The new plan calls for grated surfaces on the dock’s walkways so more light will reach the surface of the water below, which is helpful for underwater vegetation. The dock’s location also has been shifted slightly so that it extends over an area of deeper water, which mitigates some of the impact of shading. Also, the cleanup operation will remove about 2,000 creosote pilings from Port Gamble Bay and pilings for the new dock would be made of concrete and steel.
Rose’s presentation at the recent meeting included slides showing the relative size of other area docks — one at Alderbrook Resort on the south end of Hood Canal is 9,690 square feet, and the dock built a few years ago in Suquamish is 5,158, compared with the proposed Port Gamble dock that would be 4,796 square feet.

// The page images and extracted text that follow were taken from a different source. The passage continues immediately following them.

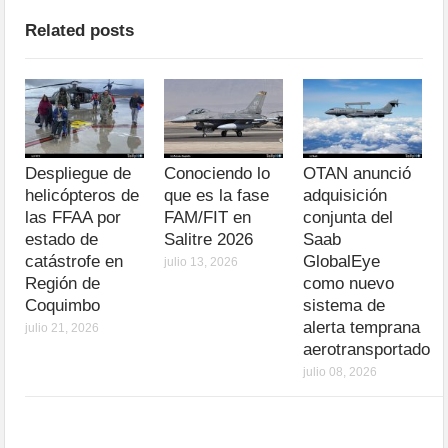
Related posts
Despliegue de
Conociendo lo
OTAN anunció
helicópteros de
que es la fase
adquisición
las FFAA por
FAM/FIT en
conjunta del
estado de
Salitre 2026
Saab
catástrofe en
GlobalEye
julio 13, 2026
Región de
como nuevo
Coquimbo
sistema de
alerta temprana
julio 21, 2026
aerotransportado
julio 08, 2026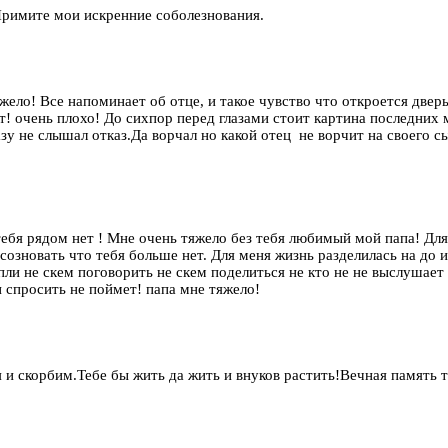
 Примите мои искренние соболезнования.
ело! Все напоминает об отце, и такое чувство что откроется дверь 
дет! очень плохо! До сихпор перед глазами стоит картина последн
азу не слышал отказ.Да ворчал но какой отец не ворчит на своего с
бя рядом нет ! Мне очень тяжело без тебя любимый мой папа! Для 
озновать что тебя больше нет. Для меня жизнь разделилась на до и п
пли не скем поговорить не скем поделиться не кто не не выслушае
и спросить не поймет! папа мне тяжело!
 и скорбим.Тебе бы жить да жить и внуков растить!Вечная память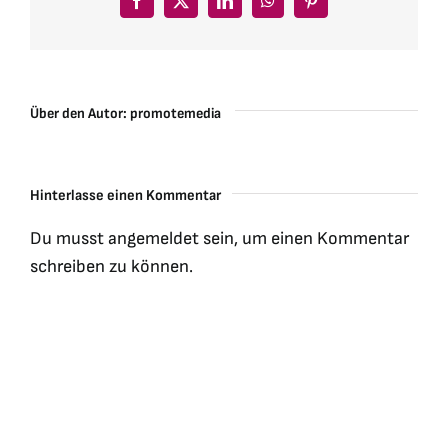
Facebook
X
LinkedIn
WhatsApp
Pinterest
Über den Autor:
promotemedia
Hinterlasse einen Kommentar
Du musst
angemeldet
sein, um einen Kommentar
schreiben zu können.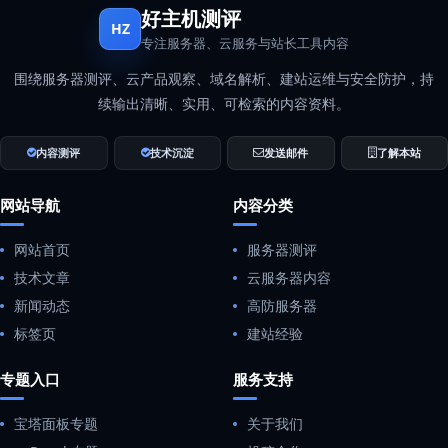
好主机测评
HZ
专注服务器、云服务与站长工具内容
围绕服务器测评、云产品观察、域名解析、建站运维与安全防护，持
续输出清晰、实用、可检索的内容资料。
内容测评
技术沉淀
发送邮件
了解本站
网站导航
内容分类
网站首页
服务器测评
技术文章
云服务器内容
新闻动态
高防服务器
标签页
建站经验
专题入口
服务支持
宝塔面板专题
关于我们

He also noted that the mill cleanup will remove various overwater structures that cover a total of 80,700 square feet.
Perhaps most importantly for securing approval, Rose stressed that what Pope Resources plans to build will not be a marina.
“We have specifically limited ourselves to uses that won’t get it classified as a marina,” he said, because a marina designation would likely result in an automatic closure of shellfish harvesting in the area by the state health department.
Although he acknowledged that the dock could be used by tour boats up to about 100 feet in length, Rose said there will be restrictions on how many boats could be at the dock at one time, and it will not rent moorage slips.
“It’s going to be a marine terminal for transport and loading/unloading of goods, people, and services,” he said. “Port Gamble really needs some kind of functional dock, but we don’t need a marina.”
Besides the $19 million cleanup that will remove a sewer outfall into Hood Canal and build a septic system for the town, Rose noted that Pope has been a partner in the Kitsap Forest & Bay Coalition’s efforts to acquire much of Pope’s timberland and preserve public access for recreational uses.
It all adds up, in his view, to a strong case for getting the new dock needed to help make Port Gamble — still a company-owned town — a viable waterfront community again.
“We’ve worked six years trying to get a bunch of public land so you can walk on it forever, and I hope you think we’ve turned the town into a gem,” Rose said in making his pitch to the mostly receptive audience at the recent meeting. “We’re taking a sewer outfall out, and I’m just wondering if anybody else thinks it’s not fair that we’re not getting a dock in a 150-year-old town?
Still, he knows the biggest obstacle is opposition from the Port Gamble S’Klallam tribe, and he expects an appeal if and when a dock permit is approved.
“We’re probably going to end up in court over all of it,” Rose said in an earlier interview. “I would anticipate the final decision on a dock will be made by a court.”
No representatives from the tribe were at the community meeting, and Rose said he’d hoped for a bigger turnout at the meeting since Pope sent invitations to all area property owners.
However, Rose did face one antagonistic questioner who accused Pope Resources of not caring about the environment and said the company should drop its asking price and sell Port Gamble to the S’Klallam — a suggestion that drew jeers from the crowd.
“We are not anti-tribal, and we are not anti-native rights,” Rose said after the angry challenger left. Despite some serious differences of opinion with the tribe, he said, “We just think we should be able to co-exist.”